The Blind Boys of Alabama
(Under the Bridge. 28th June 2011. Part of Bluesfest London. Review by Adam Tait)
The Under The Bridge club, underneath Stamford Bridge football stadium is remarkably stylish, and has been constructed with the highest musical standards in mind. No gimmicky football memorabilia adorns the walls. No signed shirts or photographs of great teams gone-by. In fact, once you descend the stairs into the club you swiftly forget that you are actually located in a sporting arena. Under The Bridge is the complete music venue in every sense.
That feeling of a special occasion was entirely appropriate for a performance by The Blind Boys of Alabama, almost to the point of feeling that any other London jazz venue could not have done the event justice. A gospel band that has been around since 1939, formed of blind members suggests something other than the ordinary, much in the same way that a blues club situated under Chelsea’s home ground does.

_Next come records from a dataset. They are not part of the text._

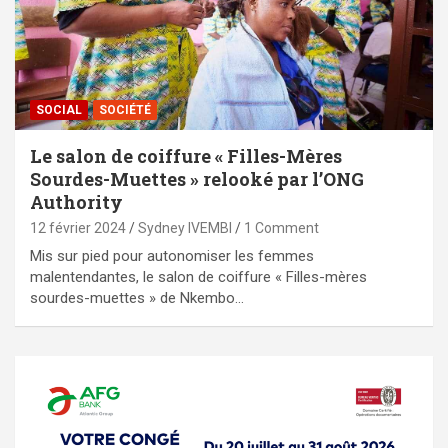
SOCIAL
SOCIÉTÉ
Le salon de coiffure « Filles-Mères
Sourdes-Muettes » relooké par l’ONG
Authority
12 février 2024
Sydney IVEMBI
1 Comment
Mis sur pied pour autonomiser les femmes
malentendantes, le salon de coiffure « Filles-mères
sourdes-muettes » de Nkembo…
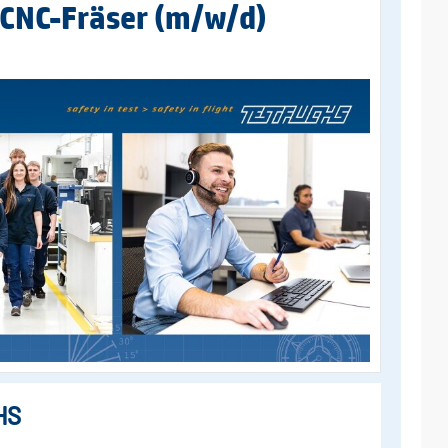
/CNC-Fräser (m/w/d)
HS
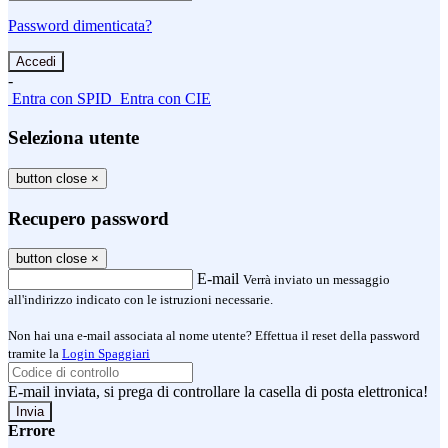
Password dimenticata?
-
Entra con SPID
Entra con CIE
Seleziona utente
button close
×
Recupero password
button close
×
E-mail
Verrà inviato un messaggio
all'indirizzo indicato con le istruzioni necessarie.
Non hai una e-mail associata al nome utente? Effettua il reset della password
tramite la
Login Spaggiari
E-mail inviata, si prega di controllare la casella di posta elettronica!
Errore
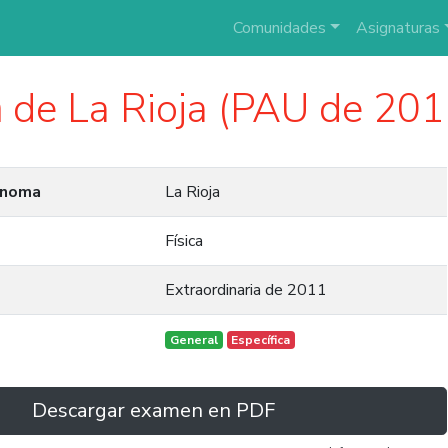
Comunidades
Asignaturas
a
de La Rioja (PAU de 201
ónoma
La Rioja
Física
Extraordinaria de 2011
General
Específica
Descargar examen en PDF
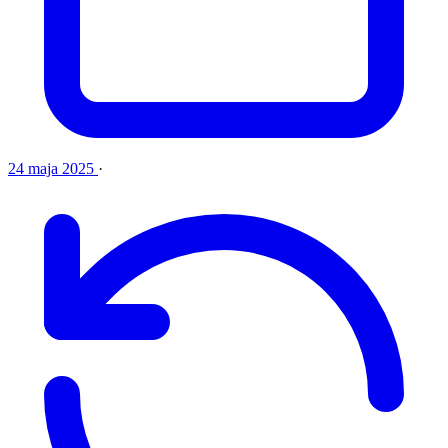
24 maja 2025
·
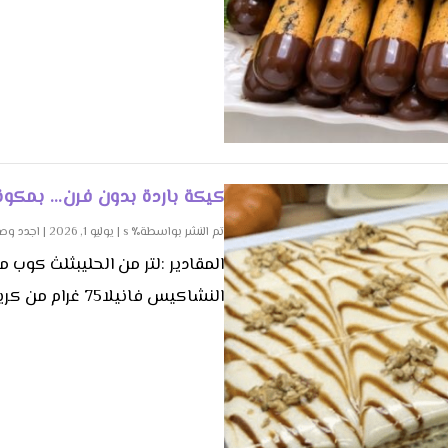
كيكة باردة بدون فرن… بمكو
تم النشر بواسطة٪ s |
يوليو 1, 2026
|
اجدد وص
النشاكيس فانيلا75 غرام من كريم...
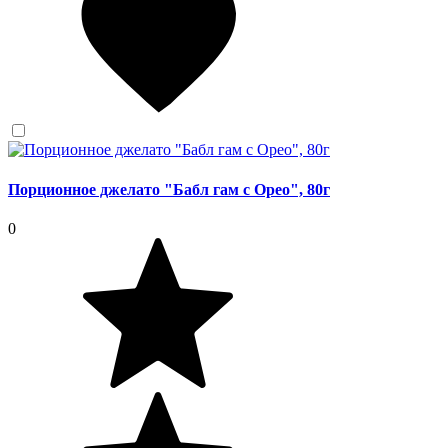
Порционное джелато "Бабл гам с Орео", 80г
0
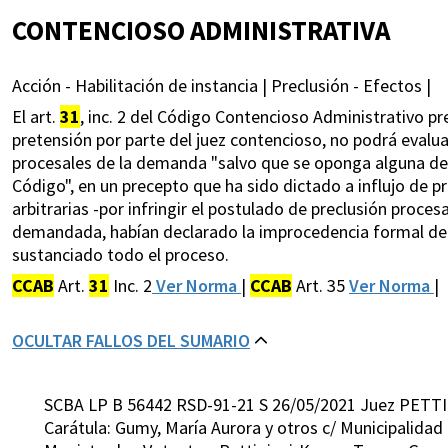
CONTENCIOSO ADMINISTRATIVA
Acción - Habilitación de instancia | Preclusión - Efectos |
El art.
31
, inc. 2 del Código Contencioso Administrativo pr
pretensión por parte del juez contencioso, no podrá eval
procesales de la demanda "salvo que se oponga alguna de l
Código", en un precepto que ha sido dictado a influjo de 
arbitrarias -por infringir el postulado de preclusión proces
demandada, habían declarado la improcedencia formal de
sustanciado todo el proceso.
CCAB
Art.
31
Inc. 2
Ver Norma
|
CCAB
Art. 35
Ver Norma
|
OCULTAR FALLOS DEL SUMARIO
SCBA LP B 56442 RSD-91-21 S 26/05/2021 Juez PETTI
Carátula: Gumy, María Aurora y otros c/ Municipalida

As Jimmy Carter, Ricky McKinnie and Ben More took to the stage, sharply dressed in matching blazers and dark glasses, hands firmly clutching the shoulder of the band mate in front of them and led by a stage hand who positioned each of them between their respective microphones and chairs (they aren’t young men, after all), the already wildly appreciative audience could not help but be impressed and excited about what was to follow.

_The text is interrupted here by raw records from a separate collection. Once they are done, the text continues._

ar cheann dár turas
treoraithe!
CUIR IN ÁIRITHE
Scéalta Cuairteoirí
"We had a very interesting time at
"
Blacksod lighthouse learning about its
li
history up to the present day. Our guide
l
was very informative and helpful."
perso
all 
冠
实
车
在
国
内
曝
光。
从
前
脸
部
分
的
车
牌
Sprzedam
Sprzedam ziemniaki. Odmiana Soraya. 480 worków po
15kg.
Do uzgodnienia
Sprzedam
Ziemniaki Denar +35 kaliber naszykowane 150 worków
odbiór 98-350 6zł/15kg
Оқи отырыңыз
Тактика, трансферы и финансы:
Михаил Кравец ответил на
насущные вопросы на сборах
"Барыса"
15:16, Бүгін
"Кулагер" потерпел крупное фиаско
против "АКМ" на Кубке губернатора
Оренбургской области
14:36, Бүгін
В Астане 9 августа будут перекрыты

What followed was remarkable. Musicians of a younger generation are put to shame by the vitality and virtuosity of these men’s performance. A soul-tingling rendition of ‘Amazing Grace’ and a heart thumping performance of ‘Spirit in the Sky’ moved the audience as one entity. They brought smiles to all faces, glued every pair of eyes in the audience to the stage. Songs such as ‘Take the High Road’ (title track of the group’s new album) and ‘Free at Last’ demonstrate the group’s exceptional and uplifting songcraft. Regardless of the message of the lyrics, their delivery inevitably makes you feel better for hearing them.
A performance by a group like The Blind Boys makes you realise the reason for their longevity: they absolutely love it. The music flows through them, it lifts them up out of their seats, it moves their bodies for them, it dispels any concern of misjudging where the edge of the stage is that would trouble other blind individuals. The only way a group could keep doing what they do for 70 years, and doing it successfully at that, is if it’s members are entirely immersed in what they do. It is this that makes them so popular with audiences, audiences more diverse in terms of age and race than I have ever seen.
It is not their age that is impressive, nor the fact that they are blind. What stays in the mind about a Blind Boys performance is how they palpably just love the act of performing for an audience, and how much the audience, any audience, will take them to its heart.